À la source de ce paradoxe, les relations troubles entre les anciennes métropoles et les nouvelles capitales pétrolières du continent. « L’Afrique meurt du comportement prédateur de certains de ses dirigeants, pour le plus grand profit des majors du pétrole… Avec la bénédiction de Jacques, Tony et Georges. » Au-delà de la multiplication des discours sur la nécessité de la bonne gouvernance et de la lutte contre la corruption, les gouvernements occidentaux s’accommodent fort bien de régimes corrompus qui accordent des concessions pétrolières à leurs compagnies. Leur complaisance à l’égard des paradis fiscaux comme leur refus de contraindre leurs groupes pétroliers à publier les royalties versées aux pouvoirs africains permet tous les détournements. De la France à la Chine, en passant par le Royaume-Uni et les États-Unis, pas un pays en quête de matières premières qui ne participe au grand pillage des richesses africaines.
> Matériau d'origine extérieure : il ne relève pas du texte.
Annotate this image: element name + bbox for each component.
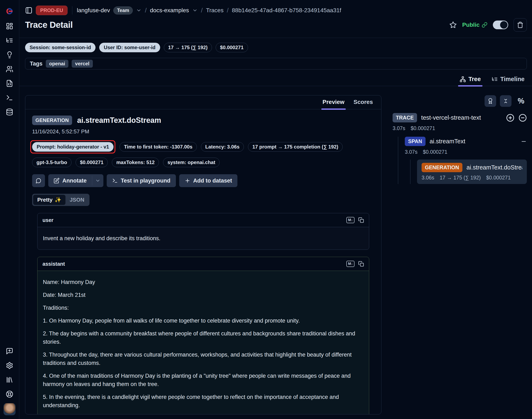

Les pouvoirs africains ne sont pas en reste. À elles seules, leurs élites « détiendraient entre 700 et 800 milliards de dollars dans des comptes à l’étranger ». En 2005, un séjour de huit jours à New York d’une délégation congolaise a coûté 295 000 dollars au pays, dont 8 500 dollars par jour pour la suite du président Sassou Nguesso. Dans ce pays, le niveau de corruption est tel que les fonds vautours, qui possèdent une partie de la dette du pays et exigent à ce titre la transparence, sont devenus « paradoxalement les alliés objectifs des populations ». En Angola, le pouvoir a été jusqu’à menacer de retirer ses droits d’exploitation à BP, pour empêcher la compagnie britannique de mettre en application sa promesse de rendre publiques l’ensemble des sommes versées au gouvernement du pays.

Les sommes détournées sont considérables. « L’Union africaine estime que 148 milliards de dollars quittent chaque année le continent pour trouver refuge dans le système financier des pays développés. » Et ces fonds pourraient encore s’accroître avec l’augmentation de la production. Face à de tel montants, les moyens promis dans le cadre de l’aide au développement paraissent bien dérisoires. Devant les faibles résultats des initiatives officielles de régulation, Harel prône l’obligation pour les compagnies du Nord « de publier, pays par pays, les paiements réalisés ». Un point de départ indispensable pour permettre aux populations africaines de faire pression sur leurs gouvernements. Comme le résume l’économiste Joseph Stiglitz, cité par l’auteur, ce dont ces pays producteurs ont besoin « ce n’est pas un soutien financier extérieur plus important, c’est d’être aidé en vue d’obtenir la pleine valeur de leurs ressources et de bien dépenser l’argent reçu ».

Camille Bauer

Publié avec l’aimable autorisation du journal l’Humanité.